Goal of the exercise: Pictures stay out; everything else in the entries below is to be duplicated exactly.

Data:
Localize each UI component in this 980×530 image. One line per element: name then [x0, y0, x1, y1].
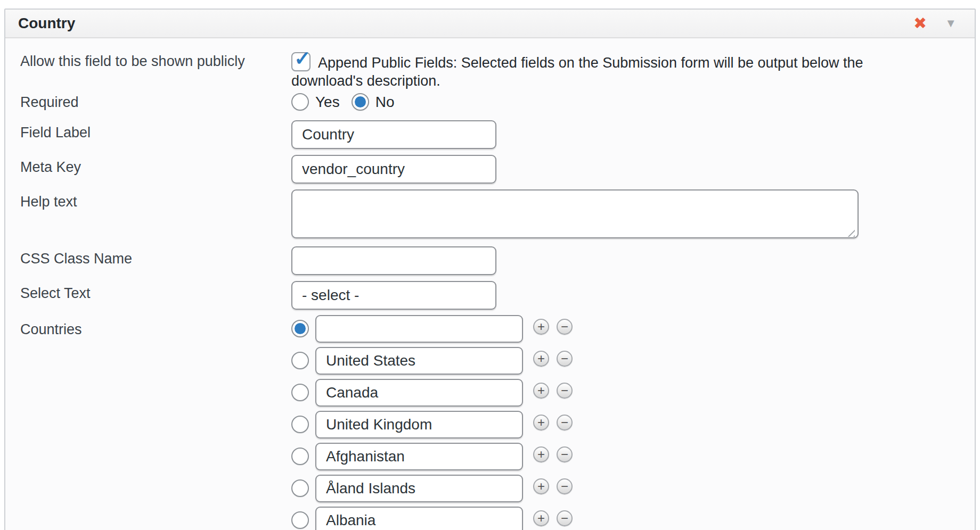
minus-icon: −	[561, 512, 568, 525]
remove-country-button[interactable]: −	[557, 383, 573, 399]
country-default-radio[interactable]	[291, 352, 309, 369]
required-radio-group: Yes No	[291, 93, 975, 111]
required-no-label: No	[375, 94, 395, 111]
remove-country-button[interactable]: −	[557, 510, 573, 526]
remove-country-button[interactable]: −	[557, 351, 573, 367]
minus-icon: −	[561, 448, 568, 461]
country-default-radio[interactable]	[291, 320, 309, 337]
required-label: Required	[5, 93, 291, 111]
css-class-label: CSS Class Name	[5, 246, 291, 268]
remove-country-button[interactable]: −	[557, 415, 573, 430]
country-default-radio[interactable]	[291, 384, 309, 401]
plus-icon: +	[537, 512, 545, 525]
plus-icon: +	[537, 480, 545, 493]
country-option-row: + −	[291, 507, 975, 530]
checkmark-icon: ✓	[294, 48, 311, 69]
row-required: Required Yes No	[5, 93, 975, 114]
row-select-text: Select Text	[5, 281, 975, 310]
country-default-radio[interactable]	[291, 511, 309, 529]
plus-icon: +	[537, 416, 545, 429]
countries-option-list: + − + − + − + − + − + − + −	[291, 315, 975, 530]
field-label-input[interactable]	[291, 120, 496, 149]
minus-icon: −	[561, 480, 568, 493]
append-public-fields-checkbox[interactable]: ✓	[291, 52, 311, 71]
select-text-input[interactable]	[291, 281, 496, 310]
country-name-input[interactable]	[315, 315, 523, 343]
minus-icon: −	[561, 320, 568, 333]
remove-country-button[interactable]: −	[557, 478, 573, 494]
row-meta-key: Meta Key	[5, 155, 975, 184]
help-text-textarea[interactable]	[291, 189, 859, 238]
add-country-button[interactable]: +	[533, 478, 549, 494]
select-text-label: Select Text	[5, 281, 291, 302]
required-yes-label: Yes	[315, 94, 340, 111]
plus-icon: +	[537, 448, 545, 461]
countries-label: Countries	[5, 315, 291, 338]
plus-icon: +	[537, 352, 545, 365]
remove-country-button[interactable]: −	[557, 319, 573, 335]
panel-title: Country	[5, 15, 75, 32]
country-name-input[interactable]	[315, 443, 523, 470]
field-label-label: Field Label	[5, 120, 291, 142]
country-option-row: + −	[291, 475, 975, 502]
public-field-description: ✓Append Public Fields: Selected fields o…	[291, 52, 914, 90]
add-country-button[interactable]: +	[533, 446, 549, 462]
country-name-input[interactable]	[315, 507, 523, 530]
country-name-input[interactable]	[315, 411, 523, 438]
required-yes-radio[interactable]	[291, 93, 309, 111]
public-field-label: Allow this field to be shown publicly	[5, 52, 291, 70]
country-option-row: + −	[291, 443, 975, 470]
field-settings-panel: Country ✖ ▼ Allow this field to be shown…	[4, 9, 976, 530]
panel-body: Allow this field to be shown publicly ✓A…	[5, 38, 975, 530]
add-country-button[interactable]: +	[533, 319, 549, 335]
row-public-field: Allow this field to be shown publicly ✓A…	[5, 52, 975, 90]
row-css-class: CSS Class Name	[5, 246, 975, 275]
meta-key-input[interactable]	[291, 155, 496, 184]
plus-icon: +	[537, 320, 545, 333]
add-country-button[interactable]: +	[533, 415, 549, 430]
country-option-row: + −	[291, 411, 975, 438]
panel-header-actions: ✖ ▼	[913, 10, 957, 37]
row-help-text: Help text	[5, 189, 975, 241]
collapse-toggle-icon[interactable]: ▼	[945, 18, 957, 29]
panel-header[interactable]: Country ✖ ▼	[5, 10, 975, 38]
help-text-label: Help text	[5, 189, 291, 211]
help-textarea-wrap	[291, 189, 859, 241]
delete-field-icon[interactable]: ✖	[913, 15, 927, 31]
plus-icon: +	[537, 384, 545, 397]
row-field-label: Field Label	[5, 120, 975, 149]
required-no-radio[interactable]	[352, 93, 369, 111]
country-name-input[interactable]	[315, 379, 523, 407]
country-option-row: + −	[291, 379, 975, 407]
add-country-button[interactable]: +	[533, 383, 549, 399]
remove-country-button[interactable]: −	[557, 446, 573, 462]
country-option-row: + −	[291, 347, 975, 375]
country-name-input[interactable]	[315, 475, 523, 502]
country-option-row: + −	[291, 315, 975, 343]
minus-icon: −	[561, 384, 568, 397]
country-default-radio[interactable]	[291, 416, 309, 433]
add-country-button[interactable]: +	[533, 351, 549, 367]
minus-icon: −	[561, 352, 568, 365]
country-name-input[interactable]	[315, 347, 523, 375]
row-countries: Countries + − + − + − + − + − + −	[5, 315, 975, 530]
country-default-radio[interactable]	[291, 479, 309, 497]
append-public-fields-text: Append Public Fields: Selected fields on…	[291, 55, 863, 89]
minus-icon: −	[561, 416, 568, 429]
css-class-input[interactable]	[291, 246, 496, 275]
country-default-radio[interactable]	[291, 448, 309, 465]
page: Country ✖ ▼ Allow this field to be shown…	[0, 0, 980, 530]
add-country-button[interactable]: +	[533, 510, 549, 526]
meta-key-label: Meta Key	[5, 155, 291, 176]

Problem solution:
Localize each UI component in this 980×530 image. One line per element: name then [x0, y0, x1, y1].
minus-icon: −	[561, 512, 568, 525]
remove-country-button[interactable]: −	[557, 383, 573, 399]
country-default-radio[interactable]	[291, 352, 309, 369]
required-radio-group: Yes No	[291, 93, 975, 111]
required-no-label: No	[375, 94, 395, 111]
remove-country-button[interactable]: −	[557, 510, 573, 526]
remove-country-button[interactable]: −	[557, 351, 573, 367]
minus-icon: −	[561, 448, 568, 461]
country-default-radio[interactable]	[291, 320, 309, 337]
required-label: Required	[5, 93, 291, 111]
css-class-label: CSS Class Name	[5, 246, 291, 268]
remove-country-button[interactable]: −	[557, 415, 573, 430]
country-default-radio[interactable]	[291, 384, 309, 401]
plus-icon: +	[537, 512, 545, 525]
plus-icon: +	[537, 480, 545, 493]
country-option-row: + −	[291, 507, 975, 530]
checkmark-icon: ✓	[294, 48, 311, 69]
row-required: Required Yes No	[5, 93, 975, 114]
row-select-text: Select Text	[5, 281, 975, 310]
country-default-radio[interactable]	[291, 511, 309, 529]
plus-icon: +	[537, 416, 545, 429]
countries-option-list: + − + − + − + − + − + − + −	[291, 315, 975, 530]
field-label-input[interactable]	[291, 120, 496, 149]
minus-icon: −	[561, 480, 568, 493]
append-public-fields-checkbox[interactable]: ✓	[291, 52, 311, 71]
select-text-input[interactable]	[291, 281, 496, 310]
country-name-input[interactable]	[315, 315, 523, 343]
minus-icon: −	[561, 320, 568, 333]
remove-country-button[interactable]: −	[557, 478, 573, 494]
row-meta-key: Meta Key	[5, 155, 975, 184]
help-text-textarea[interactable]	[291, 189, 859, 238]
add-country-button[interactable]: +	[533, 478, 549, 494]
select-text-label: Select Text	[5, 281, 291, 302]
required-yes-label: Yes	[315, 94, 340, 111]
plus-icon: +	[537, 448, 545, 461]
countries-label: Countries	[5, 315, 291, 338]
plus-icon: +	[537, 352, 545, 365]
remove-country-button[interactable]: −	[557, 319, 573, 335]
panel-title: Country	[5, 15, 75, 32]
country-name-input[interactable]	[315, 443, 523, 470]
field-label-label: Field Label	[5, 120, 291, 142]
country-option-row: + −	[291, 475, 975, 502]
public-field-description: ✓Append Public Fields: Selected fields o…	[291, 52, 914, 90]
add-country-button[interactable]: +	[533, 446, 549, 462]
country-name-input[interactable]	[315, 507, 523, 530]
country-name-input[interactable]	[315, 411, 523, 438]
required-yes-radio[interactable]	[291, 93, 309, 111]
public-field-label: Allow this field to be shown publicly	[5, 52, 291, 70]
country-option-row: + −	[291, 443, 975, 470]
field-settings-panel: Country ✖ ▼ Allow this field to be shown…	[4, 9, 976, 530]
panel-body: Allow this field to be shown publicly ✓A…	[5, 38, 975, 530]
add-country-button[interactable]: +	[533, 319, 549, 335]
row-public-field: Allow this field to be shown publicly ✓A…	[5, 52, 975, 90]
row-css-class: CSS Class Name	[5, 246, 975, 275]
meta-key-input[interactable]	[291, 155, 496, 184]
plus-icon: +	[537, 320, 545, 333]
add-country-button[interactable]: +	[533, 415, 549, 430]
country-option-row: + −	[291, 411, 975, 438]
panel-header-actions: ✖ ▼	[913, 10, 957, 37]
row-help-text: Help text	[5, 189, 975, 241]
collapse-toggle-icon[interactable]: ▼	[945, 18, 957, 29]
panel-header[interactable]: Country ✖ ▼	[5, 10, 975, 38]
help-text-label: Help text	[5, 189, 291, 211]
help-textarea-wrap	[291, 189, 859, 241]
delete-field-icon[interactable]: ✖	[913, 15, 927, 31]
plus-icon: +	[537, 384, 545, 397]
row-field-label: Field Label	[5, 120, 975, 149]
required-no-radio[interactable]	[352, 93, 369, 111]
country-name-input[interactable]	[315, 379, 523, 407]
country-option-row: + −	[291, 379, 975, 407]
add-country-button[interactable]: +	[533, 383, 549, 399]
remove-country-button[interactable]: −	[557, 446, 573, 462]
country-option-row: + −	[291, 347, 975, 375]
country-name-input[interactable]	[315, 475, 523, 502]
country-option-row: + −	[291, 315, 975, 343]
minus-icon: −	[561, 384, 568, 397]
country-default-radio[interactable]	[291, 416, 309, 433]
add-country-button[interactable]: +	[533, 351, 549, 367]
minus-icon: −	[561, 352, 568, 365]
country-name-input[interactable]	[315, 347, 523, 375]
row-countries: Countries + − + − + − + − + − + −	[5, 315, 975, 530]
country-default-radio[interactable]	[291, 479, 309, 497]
append-public-fields-text: Append Public Fields: Selected fields on…	[291, 55, 863, 89]
minus-icon: −	[561, 416, 568, 429]
css-class-input[interactable]	[291, 246, 496, 275]
country-default-radio[interactable]	[291, 448, 309, 465]
page: Country ✖ ▼ Allow this field to be shown…	[0, 0, 980, 530]
add-country-button[interactable]: +	[533, 510, 549, 526]
meta-key-label: Meta Key	[5, 155, 291, 176]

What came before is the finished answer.